The end product works in multiple passes, on the volume as a whole. The first pass examines 8 voxels at a time, determining whether vertices should be placed, and where. The second pass connects vertices to form edges. Edges can only exist between vertices where the dot product of their normals is greater than or equal to zero. So, vertices must either be facing in the same direction, or up to 90 degrees apart. The third pass involves detecting triangles formed by edges. This is done by searching for 'complement' edges for each vertex, where two edges connected to the vertex are connected to a third edge.

The last operation involves detecting all the left-over quads formed by edges, by doing a similar search to the triangle detecting pass. Instead of looking at the edges connected to a point, we look at the edges connected to an edge, and see if there is an opposite edge on the ends of its connected edges.

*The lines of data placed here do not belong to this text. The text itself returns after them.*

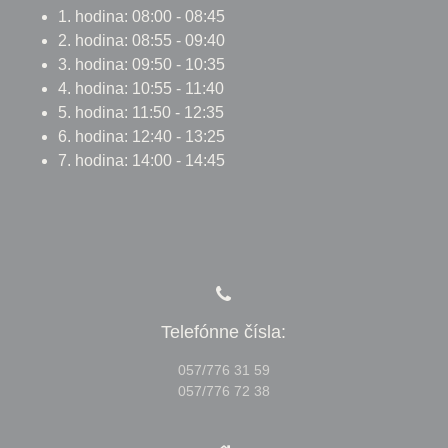
1. hodina: 08:00 - 08:45
2. hodina: 08:55 - 09:40
3. hodina: 09:50 - 10:35
4. hodina: 10:55 - 11:40
5. hodina: 11:50 - 12:35
6. hodina: 12:40 - 13:25
7. hodina: 14:00 - 14:45
Telefónne čísla:
057/776 31 59
057/776 72 38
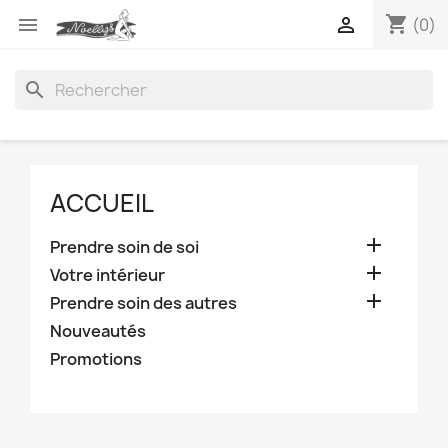
shopping_cart


(0)
search
ACCUEIL

Prendre soin de soi

Votre intérieur

Prendre soin des autres
Nouveautés
Promotions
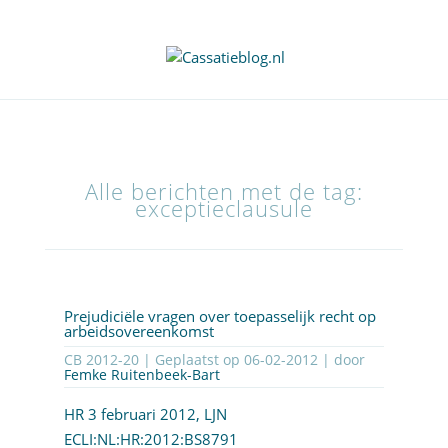
Alle berichten met de tag:
exceptieclausule
Prejudiciële vragen over toepasselijk recht op
arbeidsovereenkomst
CB 2012-20 | Geplaatst op
06-02-2012
| door
Femke Ruitenbeek-Bart
HR 3 februari 2012, LJN
ECLI:NL:HR:2012:BS8791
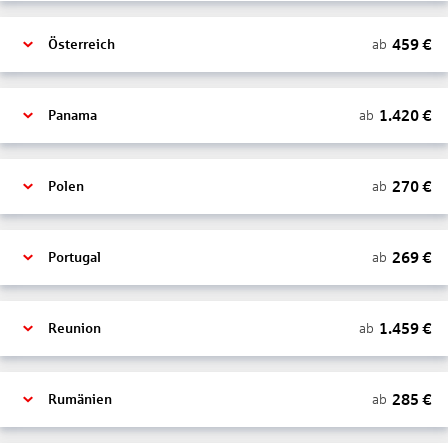
459
€
ab
Österreich
1.420
€
ab
Panama
270
€
ab
Polen
269
€
ab
Portugal
1.459
€
ab
Reunion
285
€
ab
Rumänien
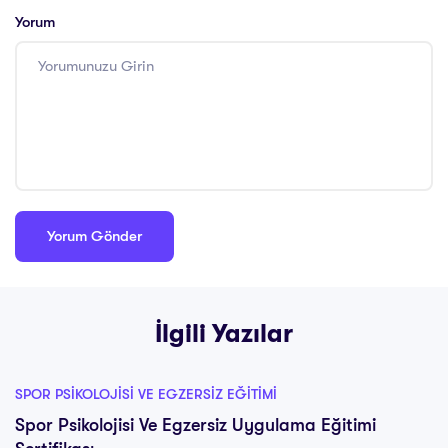
Yorum
İlgili Yazılar
SPOR PSIKOLOJISI VE EGZERSIZ EĞITIMI
Spor Psikolojisi Ve Egzersiz Uygulama Eğitimi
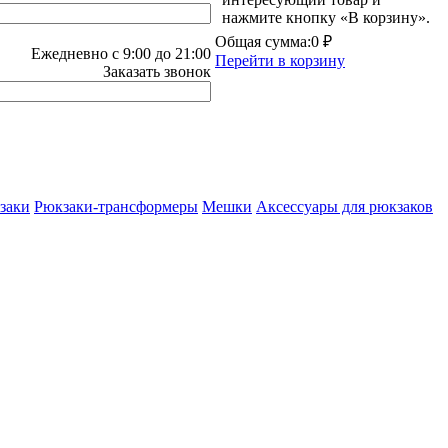
нажмите кнопку «В корзину».
Общая сумма:
0 ₽
Ежедневно с 9:00 до 21:00
Перейти в корзину
Заказать звонок
заки
Рюкзаки-трансформеры
Мешки
Аксессуары для рюкзаков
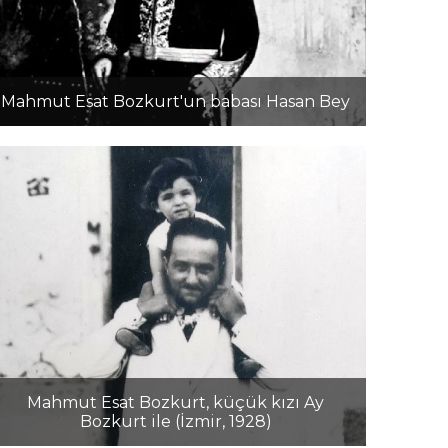
Mahmut Esat Bozkurt'un babası Hasan Bey
Mahmut Esat Bozkurt, küçük kızı Ay
Bozkurt ile (İzmir, 1928)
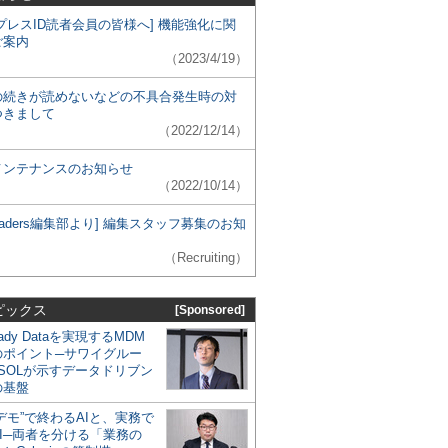
プレスID読者会員の皆様へ] 機能強化に関
ご案内
（2023/4/19）
の続きが読めないなどの不具合発生時の対
つきまして
（2022/12/14）
メンテナンスのお知らせ
（2022/10/14）
 Leaders編集部より] 編集スタッフ募集のお知
（Recruiting）
ピックス
[Sponsored]
eady Dataを実現するMDM
のポイント─サワイグルー
SOLが示すデータドリブン
の基盤
デモ”で終わるAIと、実務で
I─両者を分ける「業務の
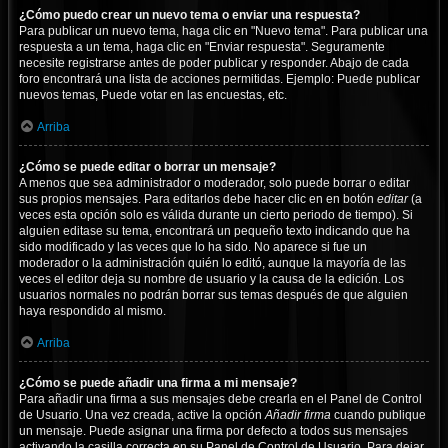
¿Cómo puedo crear un nuevo tema o enviar una respuesta?
Para publicar un nuevo tema, haga clic en "Nuevo tema". Para publicar una
respuesta a un tema, haga clic en "Enviar respuesta". Seguramente
necesite registrarse antes de poder publicar y responder. Abajo de cada
foro encontrará una lista de acciones permitidas. Ejemplo: Puede publicar
nuevos temas, Puede votar en las encuestas, etc.
Arriba
¿Cómo se puede editar o borrar un mensaje?
A menos que sea administrador o moderador, solo puede borrar o editar
sus propios mensajes. Para editarlos debe hacer clic en en botón
editar
(a
veces esta opción solo es válida durante un cierto periodo de tiempo). Si
alguien editase su tema, encontrará un pequeño texto indicando que ha
sido modificado y las veces que lo ha sido. No aparece si fue un
moderador o la administración quién lo editó, aunque la mayoría de las
veces el editor deja su nombre de usuario y la causa de la edición. Los
usuarios normales no podrán borrar sus temas después de que alguien
haya respondido al mismo.
Arriba
¿Cómo se puede añadir una firma a mi mensaje?
Para añadir una firma a sus mensajes debe crearla en el Panel de Control
de Usuario. Una vez creada, active la opción
Añadir firma
cuando publique
un mensaje. Puede asignar una firma por defecto a todos sus mensajes
activando la casilla correcta en su Panel de Control de Usuario. Para dejar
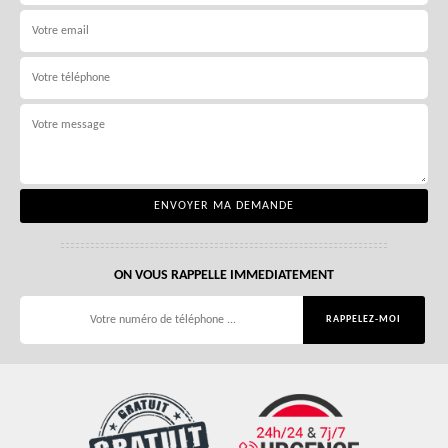
ON VOUS RAPPELLE IMMEDIATEMENT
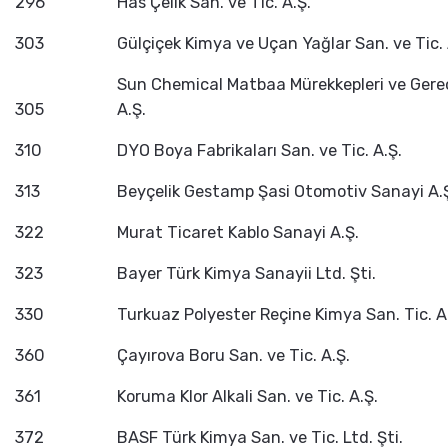
296
Has Çelik San. ve Tic. A.Ş.
303
Gülçiçek Kimya ve Uçan Yağlar San. ve Tic. 
Sun Chemical Matbaa Mürekkepleri ve Gereçl
305
A.Ş.
310
DYO Boya Fabrikaları San. ve Tic. A.Ş.
313
Beyçelik Gestamp Şasi Otomotiv Sanayi A.
322
Murat Ticaret Kablo Sanayi A.Ş.
323
Bayer Türk Kimya Sanayii Ltd. Şti.
330
Turkuaz Polyester Reçine Kimya San. Tic. A
360
Çayırova Boru San. ve Tic. A.Ş.
361
Koruma Klor Alkali San. ve Tic. A.Ş.
372
BASF Türk Kimya San. ve Tic. Ltd. Şti.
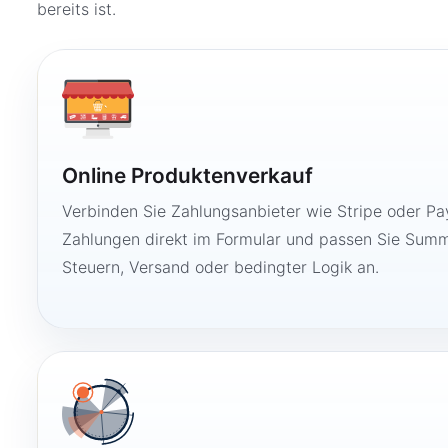
bereits ist.
Online Produktenverkauf
Verbinden Sie Zahlungsanbieter wie Stripe oder Pay
Zahlungen direkt im Formular und passen Sie Summ
Steuern, Versand oder bedingter Logik an.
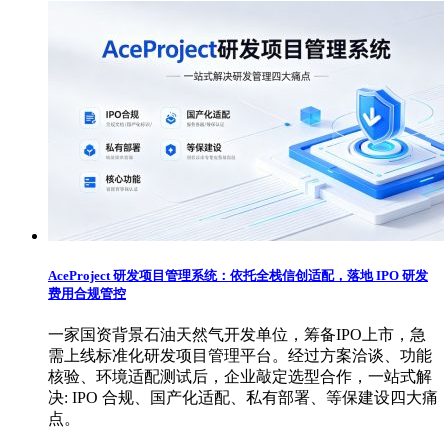
AceProject 研发项目管理系统：依托全栈信创适配，落地 IPO 研发
费用合规管控
一家国资背景石油天然气开发单位，筹备IPO上市，急
需上线标准化研发项目管理平台。经过方案洽谈、功能
核验、环境适配测试后，企业敲定选型合作，一站式解
决: IPO 合规、国产化适配、私有部署、等保建设四大痛
点。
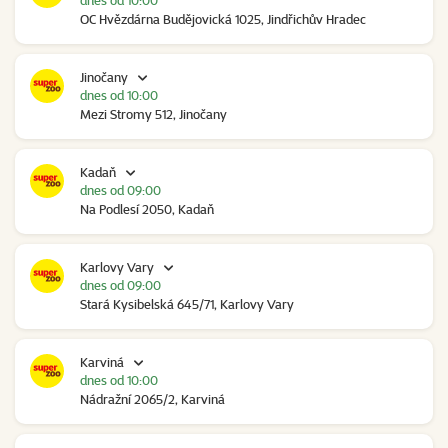
dnes od 10:00
OC Hvězdárna Budějovická 1025, Jindřichův Hradec
Jinočany
dnes od 10:00
Mezi Stromy 512, Jinočany
Kadaň
dnes od 09:00
Na Podlesí 2050, Kadaň
Karlovy Vary
dnes od 09:00
Stará Kysibelská 645/71, Karlovy Vary
Karviná
dnes od 10:00
Nádražní 2065/2, Karviná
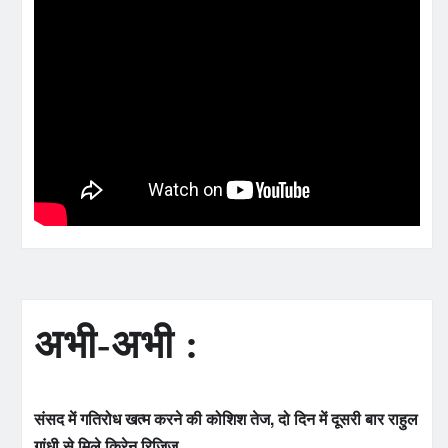
अभी-अभी :
संसद में गतिरोध खत्म करने की कोशिश तेज, दो दिन में दूसरी बार राहुल
गांधी से मिले किरेन रिजिजू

These operations, naively implemented, can be extremely slow. Fortunately, it is not too expensive to store extra connectivity information which is used to quickly search edges, vertices, and triangles for related geometry. The end product can then be reduced to simple vertex information and vertex indices for triangles.

Here is a quick video of the algorithm at work with an evolving volume. Forgive the choppiness of the video, my little netbook isn't very awesome. The slowest part of this demo is generating the volume itself. The next step will be to utilize a compressed data structure as the data source, as opposed to raw volume data.